A leading originator and producer of entertainment spectaculars and global touring exhibitions, including for The Rolling Stones, Real Madrid Football Club and the Nelson Mandela Foundation, Jeanes-Cochrane has been able to assemble members of the creative team for the show from throughout the state.

“It’s been a monumental effort, with many of the incredible creative and production team of people I’ve worked with over my career who’ve jumped in,’’ she said.

“It’s certainly been a very interesting and challenging journey. From a personal point of view I’m very pleased that we are able to employ so many people from throughout Queensland to be able to pull this together.

“Our industry is going through a really challenging and difficult time and we and the AFL have been delighted to engage local professionals.

“We’re very proud of the all-Australian, and particularly the Queensland line up that we’ve been able to assemble and it is worth noting that the number of artists we’ve engaged is more than the AFL have ever had on the bill for previous grand finals.

“And certainly being able to offer a half-time show is a first, and a half-time show in a dark environment is really what allows us to deploy fantastic production and staging and take value of that half-time moment.

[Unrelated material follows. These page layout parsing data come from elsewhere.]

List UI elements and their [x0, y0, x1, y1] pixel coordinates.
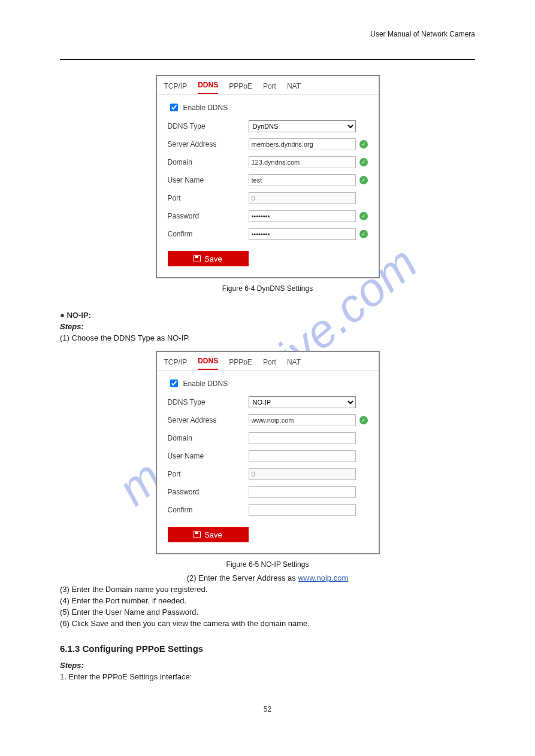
tab-port[interactable]: Port — [263, 82, 276, 94]
input-user-name[interactable] — [249, 174, 356, 186]
section-heading: 6.1.3 Configuring PPPoE Settings — [60, 643, 475, 654]
select-ddns-type[interactable]: DynDNS — [249, 120, 356, 132]
input-confirm[interactable] — [249, 504, 356, 516]
header-divider — [60, 59, 475, 60]
input-password[interactable] — [249, 210, 356, 222]
label-domain: Domain — [168, 434, 249, 442]
valid-icon: ✓ — [359, 158, 368, 166]
tabs-row: TCP/IP DDNS PPPoE Port NAT — [157, 352, 379, 371]
valid-icon: ✓ — [359, 176, 368, 184]
label-password: Password — [168, 212, 249, 220]
step1-text: (1) Choose the DDNS Type as NO-IP. — [60, 333, 475, 342]
label-ddns-type: DDNS Type — [168, 122, 249, 130]
header-title: User Manual of Network Camera — [60, 30, 475, 38]
label-user-name: User Name — [168, 176, 249, 184]
noip-link[interactable]: www.noip.com — [298, 573, 348, 582]
label-server-address: Server Address — [168, 140, 249, 148]
page-number: 52 — [60, 705, 475, 714]
valid-icon: ✓ — [359, 140, 368, 148]
label-server-address: Server Address — [168, 416, 249, 424]
tabs-row: TCP/IP DDNS PPPoE Port NAT — [157, 76, 379, 95]
ddns-panel-2: TCP/IP DDNS PPPoE Port NAT Enable DDNS D… — [156, 351, 380, 554]
label-domain: Domain — [168, 158, 249, 166]
form-area: Enable DDNS DDNS Type DynDNS Server Addr… — [157, 95, 379, 277]
enable-ddns-checkbox[interactable] — [170, 104, 178, 111]
step6-text: (6) Click Save and then you can view the… — [60, 619, 475, 628]
input-domain[interactable] — [249, 156, 356, 168]
input-password[interactable] — [249, 486, 356, 498]
save-button[interactable]: Save — [168, 251, 249, 266]
step3-text: (3) Enter the Domain name you registered… — [60, 585, 475, 594]
save-icon — [194, 255, 201, 262]
tab-ddns[interactable]: DDNS — [198, 81, 218, 94]
noip-bullet: ● NO-IP: — [60, 311, 475, 320]
save-icon — [194, 531, 201, 538]
input-confirm[interactable] — [249, 228, 356, 240]
label-port: Port — [168, 194, 249, 202]
enable-ddns-label: Enable DDNS — [183, 379, 228, 388]
save-label: Save — [204, 254, 222, 263]
save-button[interactable]: Save — [168, 527, 249, 542]
valid-icon: ✓ — [359, 212, 368, 220]
section-line: 1. Enter the PPPoE Settings interface: — [60, 672, 475, 681]
section-sub: Steps: — [60, 661, 475, 670]
label-password: Password — [168, 488, 249, 496]
tab-tcpip[interactable]: TCP/IP — [164, 358, 188, 370]
tab-ddns[interactable]: DDNS — [198, 357, 218, 370]
valid-icon: ✓ — [359, 416, 368, 424]
label-confirm: Confirm — [168, 230, 249, 238]
input-port[interactable] — [249, 468, 356, 480]
figure-caption-2: Figure 6-5 NO-IP Settings — [60, 560, 475, 569]
steps-label: Steps: — [60, 322, 475, 331]
tab-tcpip[interactable]: TCP/IP — [164, 82, 188, 94]
select-ddns-type[interactable]: NO-IP — [249, 396, 356, 408]
label-confirm: Confirm — [168, 506, 249, 514]
step2-text: (2) Enter the Server Address as www.noip… — [60, 573, 475, 582]
ddns-panel-1: TCP/IP DDNS PPPoE Port NAT Enable DDNS D… — [156, 75, 380, 278]
figure-caption-1: Figure 6-4 DynDNS Settings — [60, 284, 475, 293]
tab-port[interactable]: Port — [263, 358, 276, 370]
form-area: Enable DDNS DDNS Type NO-IP Server Addre… — [157, 371, 379, 553]
input-server-address[interactable] — [249, 414, 356, 426]
label-port: Port — [168, 470, 249, 478]
tab-pppoe[interactable]: PPPoE — [229, 358, 252, 370]
tab-nat[interactable]: NAT — [287, 82, 301, 94]
step4-text: (4) Enter the Port number, if needed. — [60, 596, 475, 605]
input-domain[interactable] — [249, 432, 356, 444]
enable-ddns-label: Enable DDNS — [183, 104, 228, 112]
input-server-address[interactable] — [249, 138, 356, 150]
tab-pppoe[interactable]: PPPoE — [229, 82, 252, 94]
step5-text: (5) Enter the User Name and Password. — [60, 608, 475, 617]
input-port[interactable] — [249, 192, 356, 204]
label-ddns-type: DDNS Type — [168, 398, 249, 406]
label-user-name: User Name — [168, 452, 249, 460]
save-label: Save — [204, 530, 222, 539]
input-user-name[interactable] — [249, 450, 356, 462]
valid-icon: ✓ — [359, 230, 368, 238]
tab-nat[interactable]: NAT — [287, 358, 301, 370]
enable-ddns-checkbox[interactable] — [170, 379, 178, 387]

“That’s going to be a really exciting moment for people who are in the audience but also for people watching the broadcast.”

Salute to Melbourne

Jeanes-Cochrane said while the entertainment spectacular was a celebration, it was also mindful of the reason Queensland was hosting the grand final.

As a result of the pandemic outbreak that swept across Victoria and ongoing coronavirus-induced lockdowns across Melbourne, the AFL made the decision to move the trophy decider outside Melbourne.

Much of the 2020 AFL season has also had to be played in Queensland, with hubs set up on the Gold and Sunshine coasts allowing teams to stay and play against each other.

“We have some moments built into the show where we involve Melbourne,” Jeanes-Cochrane said.

“We think that’s an appropriate thing to do and a great way to express our understanding of what the people of Victoria have been going through and how difficult it is for them to see what is traditionally theirs and held in their backyard, move to another state temporarily.”

One of the moments includes ‘Up There Cazaly’ writer Mike Brady performing the famed footy anthem from the grand final’s traditional home of the MCG, but there were other special connections as well, she said.

Honouring high expectations

From the moment the 2020 AFL grand final was awarded to the Gabba in Brisbane on 2 September, anticipation has been mounting over Queensland’s historical hosting of the game being played for the first time outside of Victoria.

“It’s been insane,” Jeanes-Cochrane said.

She said the decision went down to the wire as to which city would host the grand final, with planning kicking off the moment AFL CEO Gillon McLachlan stood in front of the golf course at the Mercure Hotel AFL hub on the Gold Coast to announce Queensland and the Gabba as the hosts.

“I had presented an idea to the AFL in the hope it might come to Queensland and we reimagined the entertainment aspects given it was a unique year,” she said.

“If there was any year to reimagine the entertainment aspects of a grand final event this was the year to do it.”

As the team begins the week-long bump-in to the Gabba, it is the culmination of an unforgettable experience for Jeanes-Cochrane that will produce an uncompromised event created in a compressed timeframe with the unique requirements of a COVID-compliant overlay.

“The degree of difficulty for everybody would probably be an 11. But it’s such a great honour and it’s something that for everybody involved is completely unexpected.”